# South African Ports in the 1950's and 1960's



## Supergoods (Nov 25, 2007)

Stumbled across this link this morning

http://www.flickr.com/photos/hilton-...7622078895782/

Great official photos of all South African Ports showing cargo handling as it was in the day.

Ian


----------



## Ron Stringer (Mar 15, 2005)

The link did not work for me.


----------



## Ray Mac (Sep 22, 2007)

Ron Stringer said:


> The link did not work for me.


Me too.


----------



## shipmate17 (Jun 1, 2005)

Hi,
You have to be signed in, then type in the search window, photos of south african ports, click on no 3 on the line of numbers on the bottom of page.


----------



## Supergoods (Nov 25, 2007)

Cut and paste the following in your browser without the quotes

"http://www.flickr.com/photos/hilton-t/4005508604/in/photostream/"

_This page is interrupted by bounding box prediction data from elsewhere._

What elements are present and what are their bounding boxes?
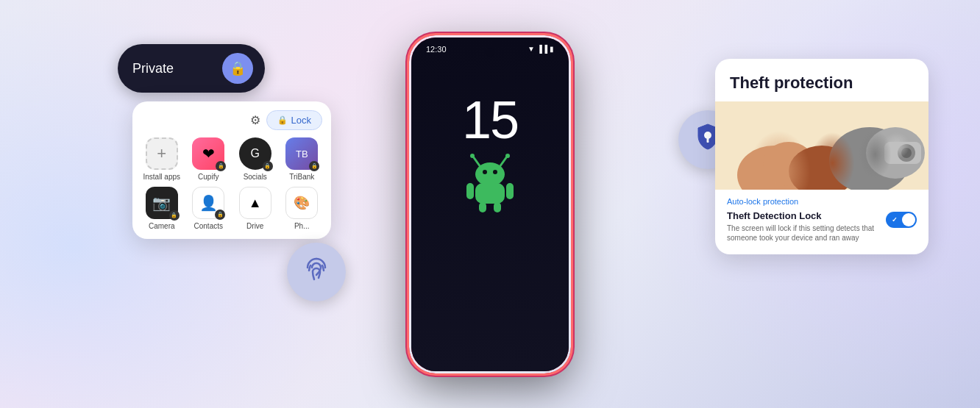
list-item[interactable]: 📷 🔒 Camera <box>141 187 182 230</box>
install-apps-icon: + <box>146 137 178 170</box>
private-label: Private <box>132 61 215 76</box>
private-space-panel: Private 🔒 ⚙ 🔒 Lock + Install apps ❤ <box>118 44 324 239</box>
list-item[interactable]: TB 🔒 TriBank <box>282 137 323 181</box>
list-item[interactable]: ▲ Drive <box>235 187 276 230</box>
svg-point-6 <box>493 170 497 174</box>
auto-lock-label: Auto-lock protection <box>727 197 917 206</box>
theft-detection-toggle[interactable]: ✓ <box>886 212 917 228</box>
app-label: Camera <box>149 222 175 230</box>
app-lock-badge: 🔒 <box>216 161 226 171</box>
svg-point-5 <box>483 170 487 174</box>
app-lock-badge: 🔒 <box>309 161 319 171</box>
wifi-icon: ▼ <box>528 45 535 53</box>
settings-icon[interactable]: ⚙ <box>250 113 260 127</box>
svg-point-22 <box>898 144 915 162</box>
theft-protection-title: Theft protection <box>730 74 914 93</box>
app-drawer-header: ⚙ 🔒 Lock <box>141 110 322 130</box>
svg-rect-15 <box>715 101 928 190</box>
phone-device: 12:30 ▼ ▐▐ ▮ 15 <box>409 35 571 373</box>
phone-clock: 15 <box>462 93 518 146</box>
theft-detection-desc: The screen will lock if this setting det… <box>727 223 878 243</box>
theft-card-body: Auto-lock protection Theft Detection Loc… <box>715 190 928 254</box>
svg-point-3 <box>505 154 510 158</box>
lock-btn-label: Lock <box>291 115 311 126</box>
list-item[interactable]: 👤 🔒 Contacts <box>188 187 230 230</box>
theft-illustration <box>715 101 928 190</box>
svg-point-19 <box>829 127 910 190</box>
contacts-icon: 👤 🔒 <box>192 187 224 219</box>
theft-detection-row: Theft Detection Lock The screen will loc… <box>727 210 917 243</box>
svg-point-23 <box>901 148 912 158</box>
lock-btn-icon: 🔒 <box>277 115 288 125</box>
signal-icon: ▐▐ <box>537 45 547 53</box>
list-item[interactable]: + Install apps <box>141 137 182 181</box>
phone-body: 12:30 ▼ ▐▐ ▮ 15 <box>409 35 571 373</box>
svg-rect-13 <box>707 137 709 143</box>
camera-icon: 📷 🔒 <box>146 187 178 219</box>
app-lock-badge: 🔒 <box>169 210 180 221</box>
battery-icon: ▮ <box>550 45 554 53</box>
theft-card-header: Theft protection <box>715 59 928 101</box>
status-icons: ▼ ▐▐ ▮ <box>528 45 554 53</box>
app-label: Drive <box>246 222 263 230</box>
svg-point-4 <box>475 162 505 186</box>
app-label: Install apps <box>143 173 180 181</box>
android-robot-icon <box>457 146 523 212</box>
svg-point-18 <box>789 146 855 190</box>
app-lock-badge: 🔒 <box>263 161 273 171</box>
theft-detection-title: Theft Detection Lock <box>727 210 878 221</box>
svg-line-0 <box>473 157 480 167</box>
socials-icon: G 🔒 <box>239 137 271 170</box>
svg-rect-21 <box>884 142 921 164</box>
svg-line-2 <box>500 157 507 167</box>
list-item[interactable]: 🎨 Ph... <box>282 187 323 230</box>
private-lock-circle: 🔒 <box>222 53 253 84</box>
toggle-check-icon: ✓ <box>892 216 898 223</box>
app-label: Socials <box>244 173 267 181</box>
theft-protection-card: Theft protection Auto-lock protection Th… <box>715 59 928 254</box>
lock-icon: 🔒 <box>230 60 246 76</box>
app-label: Contacts <box>194 222 223 230</box>
svg-point-20 <box>866 127 925 179</box>
app-drawer-card: ⚙ 🔒 Lock + Install apps ❤ 🔒 Cupify <box>132 101 331 239</box>
svg-rect-9 <box>506 183 514 199</box>
svg-rect-10 <box>479 202 486 212</box>
private-pill[interactable]: Private 🔒 <box>118 44 265 93</box>
app-lock-badge: 🔒 <box>215 210 225 220</box>
phone-status-bar: 12:30 ▼ ▐▐ ▮ <box>411 45 569 54</box>
list-item[interactable]: ❤ 🔒 Cupify <box>188 137 230 181</box>
cupify-icon: ❤ 🔒 <box>192 137 224 170</box>
svg-point-16 <box>737 146 811 190</box>
svg-rect-11 <box>494 202 501 212</box>
svg-rect-8 <box>466 183 474 199</box>
status-time: 12:30 <box>426 45 447 54</box>
svg-point-14 <box>709 139 711 141</box>
app-label: Ph... <box>294 222 310 230</box>
svg-rect-7 <box>475 183 505 204</box>
app-label: TriBank <box>289 173 314 181</box>
list-item[interactable]: G 🔒 Socials <box>235 137 276 181</box>
app-grid: + Install apps ❤ 🔒 Cupify G 🔒 Socials <box>141 137 322 230</box>
photos-icon: 🎨 <box>285 187 318 219</box>
fingerprint-icon <box>302 254 331 290</box>
lock-button[interactable]: 🔒 Lock <box>266 110 322 130</box>
app-label: Cupify <box>198 173 219 181</box>
svg-point-17 <box>763 142 814 186</box>
tribank-icon: TB 🔒 <box>285 137 318 170</box>
drive-icon: ▲ <box>239 187 271 219</box>
svg-point-1 <box>470 154 475 158</box>
phone-screen: 12:30 ▼ ▐▐ ▮ 15 <box>411 37 569 371</box>
theft-detection-text: Theft Detection Lock The screen will loc… <box>727 210 878 243</box>
fingerprint-bubble <box>287 243 346 301</box>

It looks like the post editor is foreshortening the address.

Ian


----------



## R719220 (Oct 5, 2011)

....and that works fine here, thanks.


----------



## Julian Calvin (Feb 2, 2011)

Came out of shop in Capetown in '74. Jumped into taxi outside.
"Take me to the port please"
"No"
"Are you not a taxi"
"Yes -- but you are white and I am black"
"Doesn't bother me"
"I will be arrested. You need to find taxi with white driver"

Capetown wonderful place but couldn't live with that.


----------



## andysk (Jun 16, 2005)

What a fabulous selection of pics - I've just 'wasted' a most enjoyable hour !


----------